#### The data ####

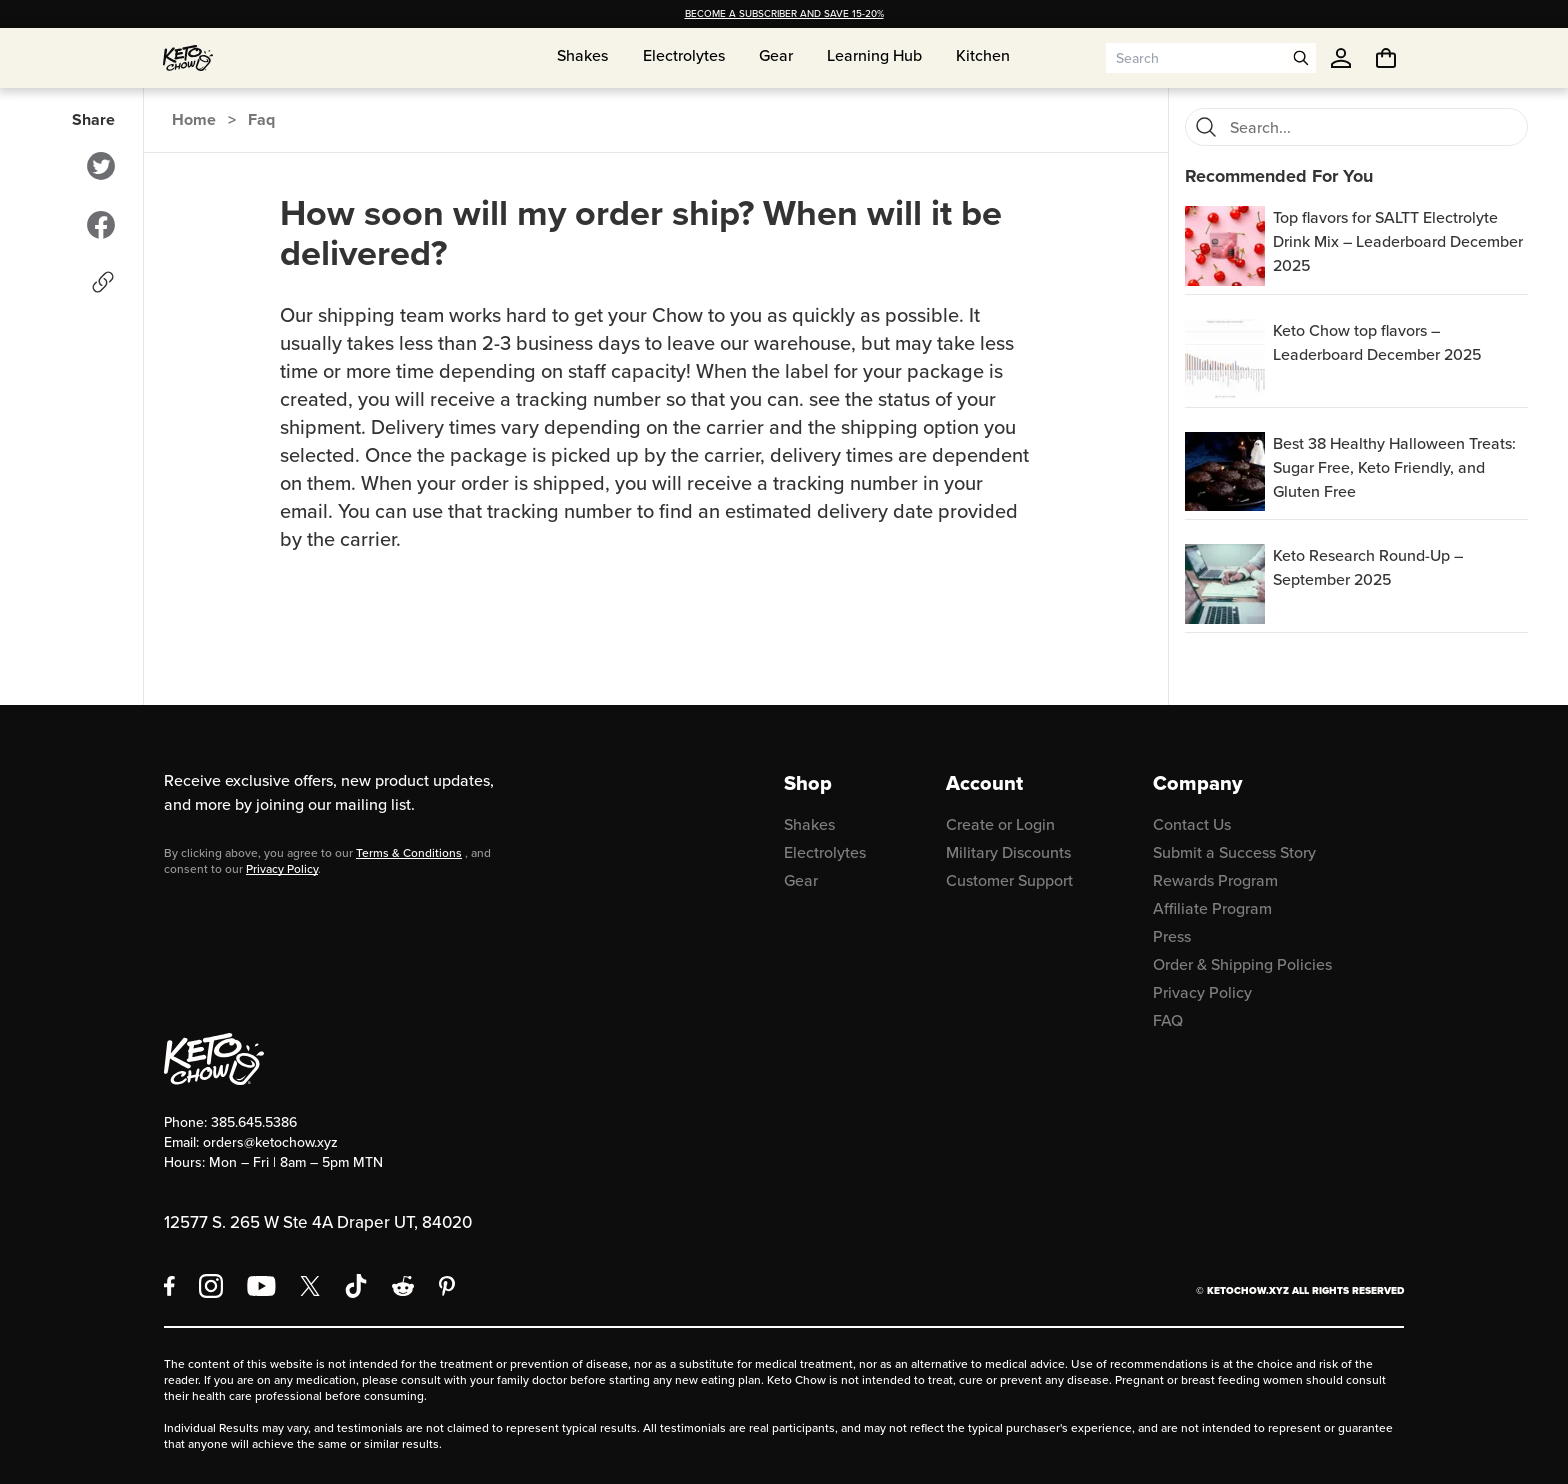 This screenshot has height=1484, width=1568. What do you see at coordinates (1206, 127) in the screenshot?
I see `[Search]` at bounding box center [1206, 127].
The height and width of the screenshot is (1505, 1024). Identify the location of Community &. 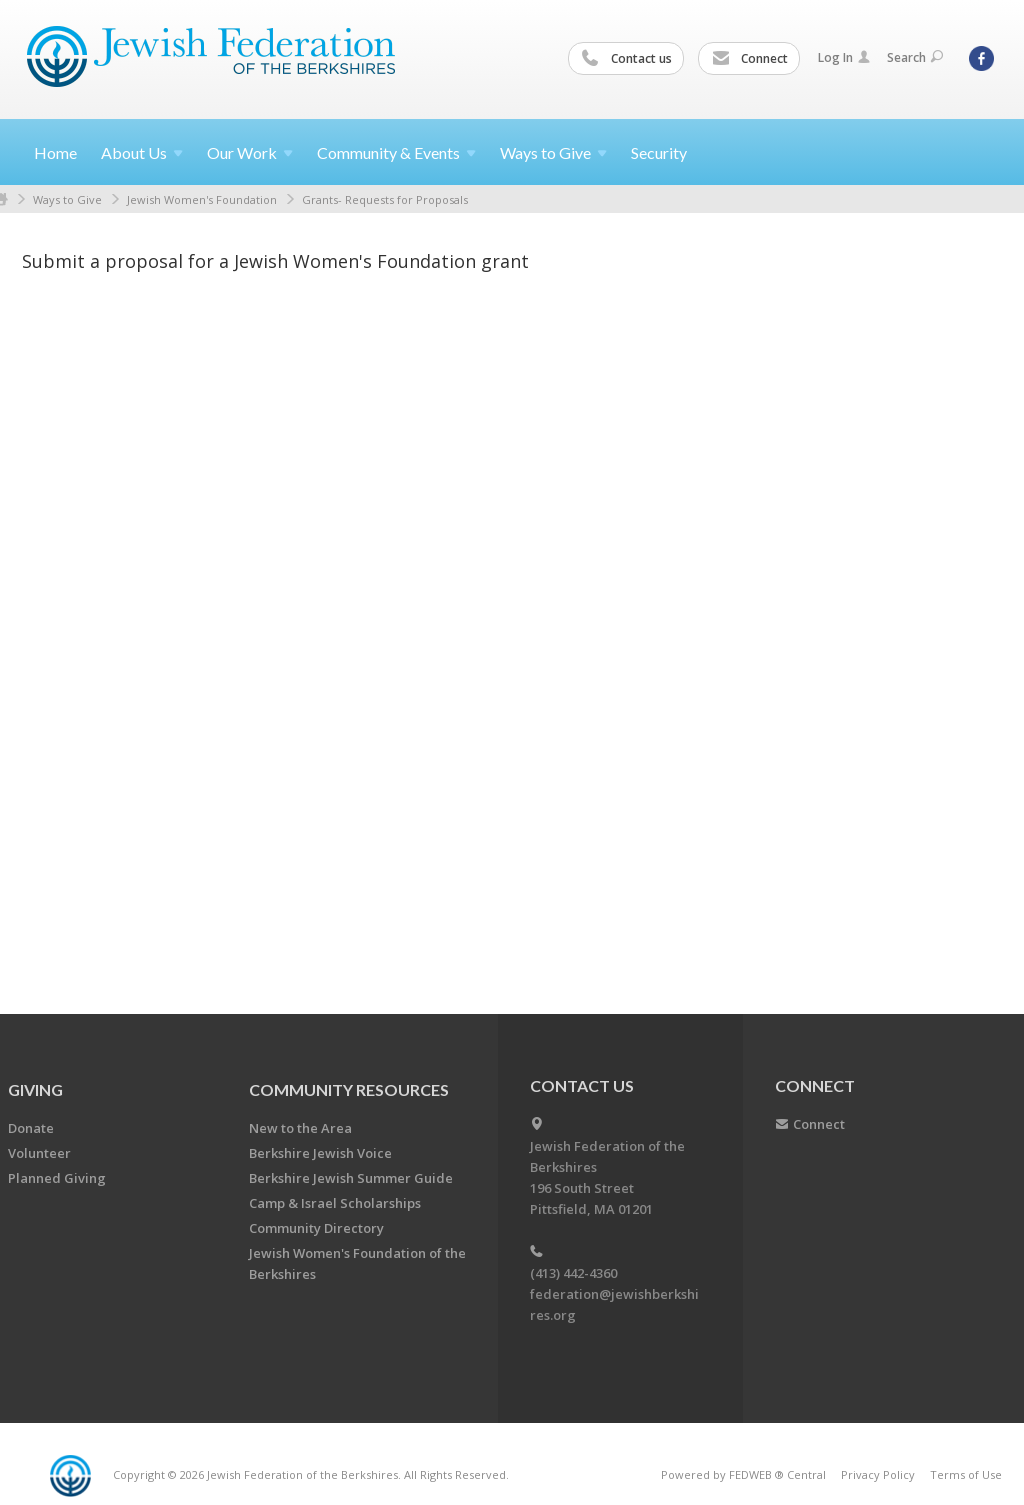
(396, 152).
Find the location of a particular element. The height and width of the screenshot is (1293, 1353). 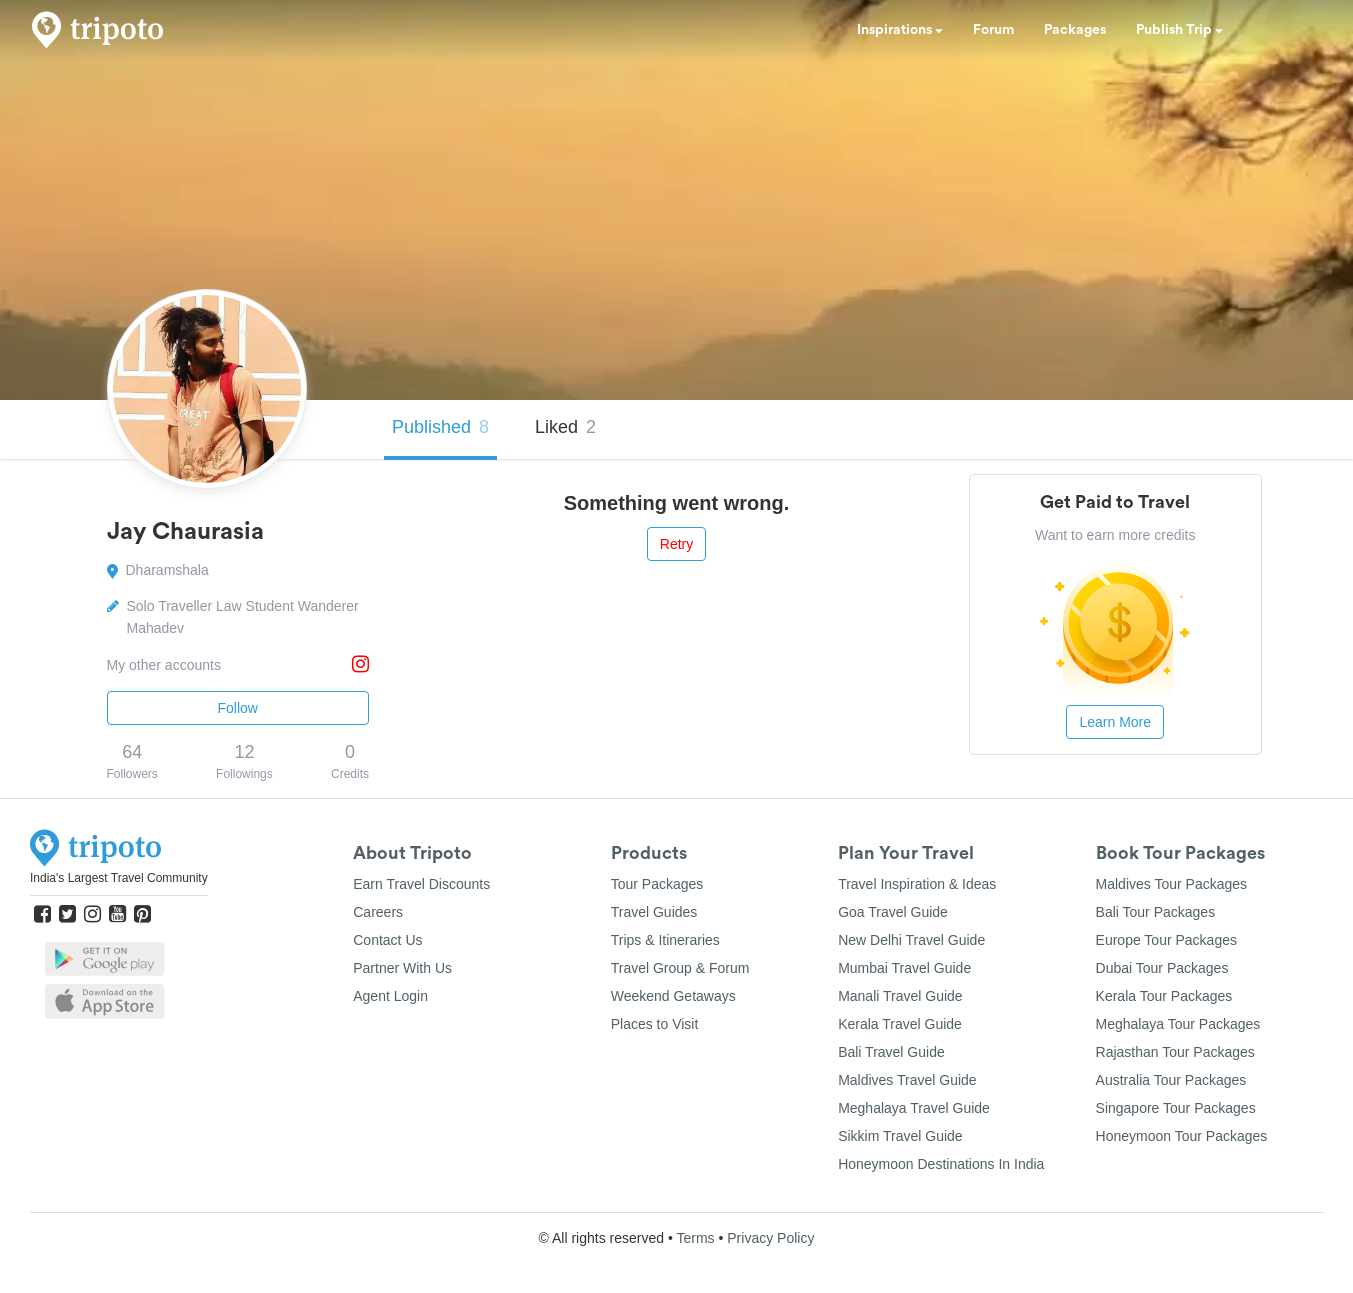

Manali Travel Guide is located at coordinates (900, 996).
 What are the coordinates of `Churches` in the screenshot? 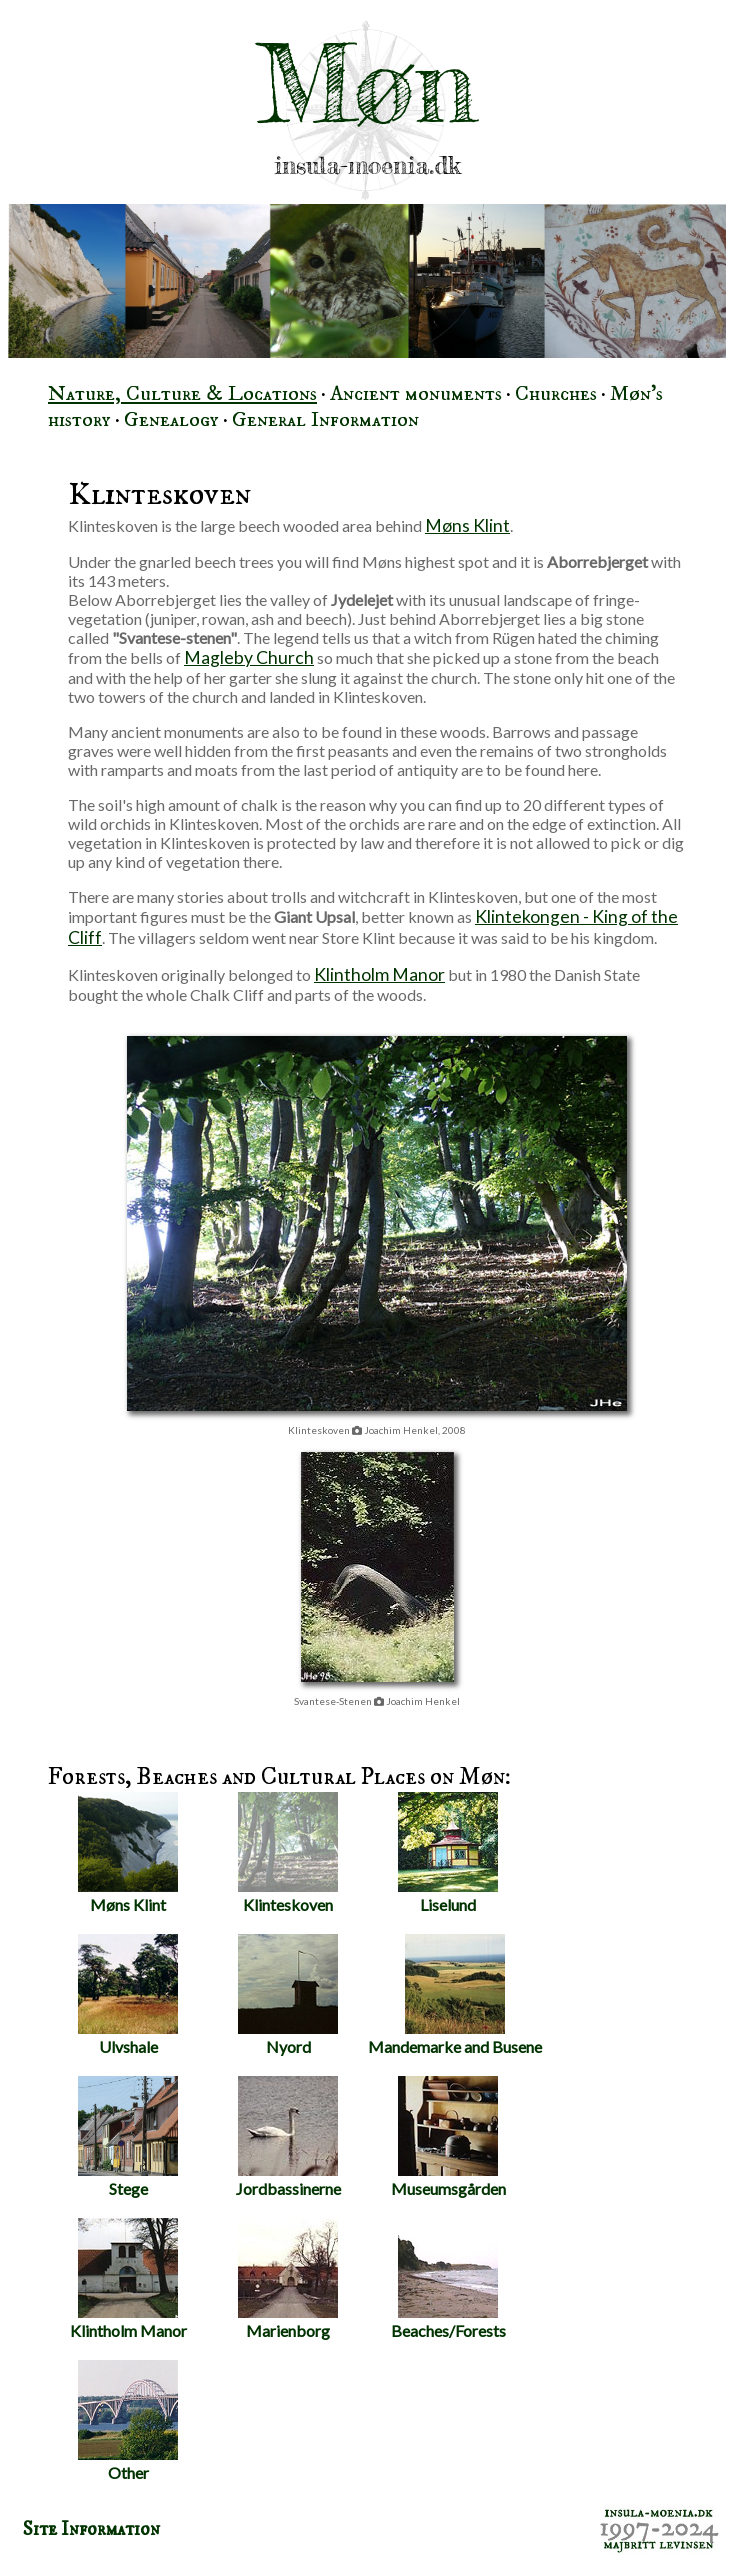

####

• Your instructions:
Using the records above, reproduce exactly the lines from the line containing "Find the location" through the last line, with both ends kept and no pictures.

• Task output:
Find the location of a particular element. The height and width of the screenshot is (1293, 1353). 

Manali Travel Guide is located at coordinates (900, 996).
 What are the coordinates of `Churches` in the screenshot? 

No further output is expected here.